━━ Extracted data

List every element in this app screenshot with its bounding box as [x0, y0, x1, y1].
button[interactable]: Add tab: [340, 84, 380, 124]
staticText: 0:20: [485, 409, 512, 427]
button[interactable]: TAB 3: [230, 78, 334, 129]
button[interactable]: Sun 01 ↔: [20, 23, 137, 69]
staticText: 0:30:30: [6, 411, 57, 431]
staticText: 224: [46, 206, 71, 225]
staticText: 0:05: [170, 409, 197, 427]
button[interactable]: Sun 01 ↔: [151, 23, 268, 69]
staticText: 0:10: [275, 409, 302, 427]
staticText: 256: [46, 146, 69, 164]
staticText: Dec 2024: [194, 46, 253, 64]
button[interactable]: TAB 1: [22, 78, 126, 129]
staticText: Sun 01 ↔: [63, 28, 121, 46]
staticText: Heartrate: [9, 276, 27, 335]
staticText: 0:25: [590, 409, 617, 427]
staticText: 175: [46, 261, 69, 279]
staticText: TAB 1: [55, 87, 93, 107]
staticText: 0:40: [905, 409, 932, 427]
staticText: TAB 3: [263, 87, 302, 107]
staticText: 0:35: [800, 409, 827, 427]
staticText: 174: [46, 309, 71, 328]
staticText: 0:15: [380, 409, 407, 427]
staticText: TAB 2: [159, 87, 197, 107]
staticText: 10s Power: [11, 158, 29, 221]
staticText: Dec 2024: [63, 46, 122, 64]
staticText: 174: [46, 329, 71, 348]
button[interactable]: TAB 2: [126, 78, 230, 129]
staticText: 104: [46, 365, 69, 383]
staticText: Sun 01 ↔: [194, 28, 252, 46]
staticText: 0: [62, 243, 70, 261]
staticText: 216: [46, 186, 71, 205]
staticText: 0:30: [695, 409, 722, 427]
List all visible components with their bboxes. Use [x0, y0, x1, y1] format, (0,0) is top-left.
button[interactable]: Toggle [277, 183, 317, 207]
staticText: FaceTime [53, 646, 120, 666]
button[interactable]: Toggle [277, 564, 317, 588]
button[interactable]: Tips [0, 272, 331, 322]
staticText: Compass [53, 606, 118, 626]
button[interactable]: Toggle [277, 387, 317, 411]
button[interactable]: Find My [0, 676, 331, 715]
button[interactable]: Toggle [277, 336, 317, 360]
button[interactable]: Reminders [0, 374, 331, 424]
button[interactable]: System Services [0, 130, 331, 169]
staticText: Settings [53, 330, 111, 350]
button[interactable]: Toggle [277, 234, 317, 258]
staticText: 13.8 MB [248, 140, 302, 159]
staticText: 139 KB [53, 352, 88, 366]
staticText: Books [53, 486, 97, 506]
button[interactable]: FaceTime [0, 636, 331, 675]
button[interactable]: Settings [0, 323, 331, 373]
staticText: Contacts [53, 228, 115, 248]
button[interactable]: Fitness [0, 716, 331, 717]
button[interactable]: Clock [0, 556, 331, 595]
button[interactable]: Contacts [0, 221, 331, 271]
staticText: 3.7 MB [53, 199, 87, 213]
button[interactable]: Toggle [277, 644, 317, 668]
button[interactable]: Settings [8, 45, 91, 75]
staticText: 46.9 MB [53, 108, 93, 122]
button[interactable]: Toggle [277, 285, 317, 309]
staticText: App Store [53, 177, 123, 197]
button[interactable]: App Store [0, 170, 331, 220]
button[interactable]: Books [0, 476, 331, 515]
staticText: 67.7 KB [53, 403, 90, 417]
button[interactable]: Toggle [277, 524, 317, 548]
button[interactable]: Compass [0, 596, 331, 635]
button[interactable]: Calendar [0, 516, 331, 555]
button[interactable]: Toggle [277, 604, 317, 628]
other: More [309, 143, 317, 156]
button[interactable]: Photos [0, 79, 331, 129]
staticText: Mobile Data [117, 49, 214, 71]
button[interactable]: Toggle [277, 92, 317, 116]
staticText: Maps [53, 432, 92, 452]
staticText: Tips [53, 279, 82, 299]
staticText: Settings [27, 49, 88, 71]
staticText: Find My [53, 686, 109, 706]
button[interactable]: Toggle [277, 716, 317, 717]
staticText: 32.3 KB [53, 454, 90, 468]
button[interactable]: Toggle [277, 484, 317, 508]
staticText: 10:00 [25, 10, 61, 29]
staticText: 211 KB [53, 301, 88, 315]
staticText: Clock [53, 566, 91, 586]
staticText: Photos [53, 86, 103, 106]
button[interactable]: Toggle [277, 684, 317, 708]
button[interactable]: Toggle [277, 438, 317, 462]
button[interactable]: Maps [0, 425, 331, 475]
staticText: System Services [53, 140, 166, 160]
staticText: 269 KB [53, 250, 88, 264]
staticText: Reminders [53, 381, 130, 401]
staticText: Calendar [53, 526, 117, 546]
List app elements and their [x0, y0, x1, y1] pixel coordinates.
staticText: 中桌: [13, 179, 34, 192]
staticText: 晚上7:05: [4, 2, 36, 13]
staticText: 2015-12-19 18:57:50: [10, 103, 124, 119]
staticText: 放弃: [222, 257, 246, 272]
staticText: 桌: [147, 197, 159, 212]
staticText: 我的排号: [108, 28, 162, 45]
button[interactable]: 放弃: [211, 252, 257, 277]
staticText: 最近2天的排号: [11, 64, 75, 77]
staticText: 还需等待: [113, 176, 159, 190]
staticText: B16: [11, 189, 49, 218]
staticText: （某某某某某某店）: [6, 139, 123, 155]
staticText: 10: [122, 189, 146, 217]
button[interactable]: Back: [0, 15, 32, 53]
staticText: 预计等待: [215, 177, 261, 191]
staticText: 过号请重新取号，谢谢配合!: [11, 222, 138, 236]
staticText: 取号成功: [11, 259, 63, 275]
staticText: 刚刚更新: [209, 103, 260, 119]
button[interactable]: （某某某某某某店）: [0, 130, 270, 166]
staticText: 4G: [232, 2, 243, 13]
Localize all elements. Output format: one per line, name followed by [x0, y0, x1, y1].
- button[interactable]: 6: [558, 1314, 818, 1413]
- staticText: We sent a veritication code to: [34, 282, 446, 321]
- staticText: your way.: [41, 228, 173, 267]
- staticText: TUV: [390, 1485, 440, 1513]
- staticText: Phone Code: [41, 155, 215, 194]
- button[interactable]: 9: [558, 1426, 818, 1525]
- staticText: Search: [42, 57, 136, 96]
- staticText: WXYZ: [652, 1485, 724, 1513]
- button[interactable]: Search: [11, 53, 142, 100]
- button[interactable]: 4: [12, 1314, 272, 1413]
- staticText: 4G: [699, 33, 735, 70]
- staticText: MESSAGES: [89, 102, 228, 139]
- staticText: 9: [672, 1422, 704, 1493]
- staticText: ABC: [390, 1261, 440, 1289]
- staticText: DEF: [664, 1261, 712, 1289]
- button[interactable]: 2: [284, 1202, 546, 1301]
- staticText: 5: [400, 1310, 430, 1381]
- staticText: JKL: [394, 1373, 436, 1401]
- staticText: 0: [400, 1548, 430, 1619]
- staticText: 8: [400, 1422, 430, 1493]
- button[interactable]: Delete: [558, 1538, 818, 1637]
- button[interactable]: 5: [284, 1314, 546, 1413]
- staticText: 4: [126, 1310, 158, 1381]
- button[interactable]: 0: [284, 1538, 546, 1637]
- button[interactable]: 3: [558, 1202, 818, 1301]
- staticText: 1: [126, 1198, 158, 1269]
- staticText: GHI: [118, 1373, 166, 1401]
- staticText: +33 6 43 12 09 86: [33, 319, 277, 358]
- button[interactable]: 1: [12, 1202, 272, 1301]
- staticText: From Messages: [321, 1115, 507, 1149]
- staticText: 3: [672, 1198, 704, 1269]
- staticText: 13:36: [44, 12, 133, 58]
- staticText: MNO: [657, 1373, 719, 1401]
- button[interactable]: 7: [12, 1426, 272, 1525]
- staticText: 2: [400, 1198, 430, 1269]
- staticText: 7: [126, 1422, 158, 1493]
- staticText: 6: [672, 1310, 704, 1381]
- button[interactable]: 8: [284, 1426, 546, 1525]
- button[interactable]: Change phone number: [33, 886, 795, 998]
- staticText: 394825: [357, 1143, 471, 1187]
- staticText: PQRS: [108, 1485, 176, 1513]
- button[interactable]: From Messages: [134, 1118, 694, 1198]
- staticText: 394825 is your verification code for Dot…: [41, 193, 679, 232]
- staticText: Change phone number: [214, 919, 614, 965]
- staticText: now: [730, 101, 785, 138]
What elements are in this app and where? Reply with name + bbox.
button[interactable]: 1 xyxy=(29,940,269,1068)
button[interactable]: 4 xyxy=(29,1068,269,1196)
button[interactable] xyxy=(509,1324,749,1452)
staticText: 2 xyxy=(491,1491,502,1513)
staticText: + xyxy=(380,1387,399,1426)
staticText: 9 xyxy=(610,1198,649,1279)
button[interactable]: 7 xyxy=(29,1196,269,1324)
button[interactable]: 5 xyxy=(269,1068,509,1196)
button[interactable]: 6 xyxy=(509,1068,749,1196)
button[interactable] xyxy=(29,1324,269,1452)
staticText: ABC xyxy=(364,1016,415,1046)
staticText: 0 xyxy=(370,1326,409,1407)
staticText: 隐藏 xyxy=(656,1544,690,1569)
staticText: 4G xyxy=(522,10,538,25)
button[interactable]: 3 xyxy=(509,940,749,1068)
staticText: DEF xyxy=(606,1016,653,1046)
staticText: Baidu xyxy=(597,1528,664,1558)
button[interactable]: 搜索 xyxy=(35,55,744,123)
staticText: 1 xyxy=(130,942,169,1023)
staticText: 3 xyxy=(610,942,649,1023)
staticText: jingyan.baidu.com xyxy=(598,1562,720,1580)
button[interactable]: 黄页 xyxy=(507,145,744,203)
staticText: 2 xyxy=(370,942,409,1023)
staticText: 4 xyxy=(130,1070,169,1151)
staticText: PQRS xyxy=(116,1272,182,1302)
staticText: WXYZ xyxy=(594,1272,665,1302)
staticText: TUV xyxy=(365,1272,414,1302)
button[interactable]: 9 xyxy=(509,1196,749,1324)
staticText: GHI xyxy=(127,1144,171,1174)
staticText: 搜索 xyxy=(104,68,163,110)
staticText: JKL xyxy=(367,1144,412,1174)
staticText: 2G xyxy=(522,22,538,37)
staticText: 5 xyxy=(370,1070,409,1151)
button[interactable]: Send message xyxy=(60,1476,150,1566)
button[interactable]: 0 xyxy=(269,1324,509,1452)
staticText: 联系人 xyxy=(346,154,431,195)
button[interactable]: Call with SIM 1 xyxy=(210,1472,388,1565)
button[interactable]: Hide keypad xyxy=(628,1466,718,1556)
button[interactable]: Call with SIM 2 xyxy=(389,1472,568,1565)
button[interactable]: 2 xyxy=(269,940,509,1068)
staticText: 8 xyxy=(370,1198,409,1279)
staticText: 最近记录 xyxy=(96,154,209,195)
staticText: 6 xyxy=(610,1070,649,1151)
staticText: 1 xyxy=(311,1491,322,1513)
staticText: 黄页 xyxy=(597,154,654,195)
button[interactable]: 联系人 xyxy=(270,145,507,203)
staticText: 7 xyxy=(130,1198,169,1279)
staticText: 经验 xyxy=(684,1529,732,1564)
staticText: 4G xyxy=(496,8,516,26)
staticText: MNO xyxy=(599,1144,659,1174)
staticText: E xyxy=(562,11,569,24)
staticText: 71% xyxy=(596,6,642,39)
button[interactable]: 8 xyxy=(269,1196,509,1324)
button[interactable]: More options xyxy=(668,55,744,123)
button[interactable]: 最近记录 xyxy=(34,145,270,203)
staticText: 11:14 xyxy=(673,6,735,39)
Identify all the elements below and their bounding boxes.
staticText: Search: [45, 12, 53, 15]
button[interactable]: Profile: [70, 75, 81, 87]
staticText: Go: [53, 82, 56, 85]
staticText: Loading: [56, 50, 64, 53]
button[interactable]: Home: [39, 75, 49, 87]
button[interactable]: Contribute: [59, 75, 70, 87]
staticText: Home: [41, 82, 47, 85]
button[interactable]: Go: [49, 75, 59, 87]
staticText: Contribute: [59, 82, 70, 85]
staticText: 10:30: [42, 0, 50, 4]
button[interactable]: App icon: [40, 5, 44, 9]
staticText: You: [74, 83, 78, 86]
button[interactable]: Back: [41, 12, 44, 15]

━━━━

• **What to work on**
Reproduce exactly the line that holds "Identify all the", then every line after it, ending with the final line of the records above.

• **Finished task**
Identify all the elements below and their bounding boxes.
staticText: Search: [45, 12, 53, 15]
button[interactable]: Profile: [70, 75, 81, 87]
staticText: Go: [53, 82, 56, 85]
staticText: Loading: [56, 50, 64, 53]
button[interactable]: Home: [39, 75, 49, 87]
button[interactable]: Contribute: [59, 75, 70, 87]
staticText: Home: [41, 82, 47, 85]
button[interactable]: Go: [49, 75, 59, 87]
staticText: Contribute: [59, 82, 70, 85]
staticText: 10:30: [42, 0, 50, 4]
button[interactable]: App icon: [40, 5, 44, 9]
staticText: You: [74, 83, 78, 86]
button[interactable]: Back: [41, 12, 44, 15]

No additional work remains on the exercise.